John Anthony O'Neill AO (born 1951) is an Australian sporting administrator and businessman. He has been involved with both rugby union and soccer at the national level, after being Managing Director of the State Bank of New South Wales up until 1995.

Former CEO of the Australian Rugby Union and instrumental in staging the 2003 Rugby World Cup, in 2004, O'Neill was appointed head of the newly created Football Federation Australia by chairman Frank Lowy, a position he remained in until 7 November 2006. He then returned to his former position as CEO of the ARU.

== ARU chief executive - 1995-2003 ==

O'Neill held the position as chief executive of Australian Rugby Union between 1995 and 2003.

The 2003 Rugby World Cup was originally scheduled to be hosted by Australia and New Zealand. However, in April 2002, the International Rugby Board decided that Australia would be the sole host of the tournament after the Australian Rugby Union (ARU), led by O'Neill, made a proposal to that effect. Upon visiting New Zealand, with the country upset with this decision, O'Neill described himself as "surprisingly well recognised" and that he "walked through the crowd at Eden Park at one point and that was an adventure. I used that old Paul Keating bit of advice 'don't make eye contact'." He said further that he is "probably a better known face there [in New Zealand] than I am here [in Australia], which is terrifying."

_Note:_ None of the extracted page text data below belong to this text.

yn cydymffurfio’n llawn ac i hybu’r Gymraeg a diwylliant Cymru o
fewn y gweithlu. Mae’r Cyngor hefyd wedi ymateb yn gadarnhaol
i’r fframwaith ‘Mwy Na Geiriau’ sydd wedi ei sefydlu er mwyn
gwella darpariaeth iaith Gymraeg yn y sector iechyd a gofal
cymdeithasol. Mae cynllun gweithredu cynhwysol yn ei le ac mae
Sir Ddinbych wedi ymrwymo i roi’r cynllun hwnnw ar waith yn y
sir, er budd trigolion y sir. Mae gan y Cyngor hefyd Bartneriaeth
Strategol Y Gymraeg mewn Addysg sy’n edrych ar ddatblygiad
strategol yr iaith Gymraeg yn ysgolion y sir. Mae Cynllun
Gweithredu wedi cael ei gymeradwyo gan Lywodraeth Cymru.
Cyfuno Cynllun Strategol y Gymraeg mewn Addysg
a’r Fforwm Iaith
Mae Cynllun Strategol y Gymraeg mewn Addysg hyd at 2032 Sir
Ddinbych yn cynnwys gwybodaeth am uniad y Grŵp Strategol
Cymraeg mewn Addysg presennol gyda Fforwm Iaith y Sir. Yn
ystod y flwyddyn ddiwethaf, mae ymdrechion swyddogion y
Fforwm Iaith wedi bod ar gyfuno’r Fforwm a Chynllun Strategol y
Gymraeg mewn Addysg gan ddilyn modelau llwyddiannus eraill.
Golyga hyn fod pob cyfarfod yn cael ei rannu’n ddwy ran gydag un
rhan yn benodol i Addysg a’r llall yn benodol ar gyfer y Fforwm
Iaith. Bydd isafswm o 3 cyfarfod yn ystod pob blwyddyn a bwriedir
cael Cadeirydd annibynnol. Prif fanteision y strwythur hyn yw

Prior to the 2003 Rugby World Cup, after the International Rugby Board decided that "no formal musical performance will be permitted other than the playing of the national anthems", O'Neill described the decision not to allow the singing of "Waltzing Matilda" as a "half-pregnant situation where you can sing it but not when the players are on the paddock." He attracted much media attention with the statement, even starting a media campaign which included Sally Loane and Alan Jones. John Howard even suggested that "it's ridiculous".

O'Neill was credited with the successful organisation of the 2003 Rugby Union World Cup which made the ARU a profit of over $30 million. O'Neill was named Sport Executive of the Year 2003. O'Neill left the ARU just after the World Cup. ending his contract a year early. He was described as "flamboyant" by Tim Glover, a journalist.

In December 2003, O'Neill announced that he would not seek a renewal of his contract with the ARU. Andrew Stevenson, a journalist for the Sydney Morning Heralds Rugby Union website 'Rugby Heaven', described the decision as having been reached at a board meeting with the ARU.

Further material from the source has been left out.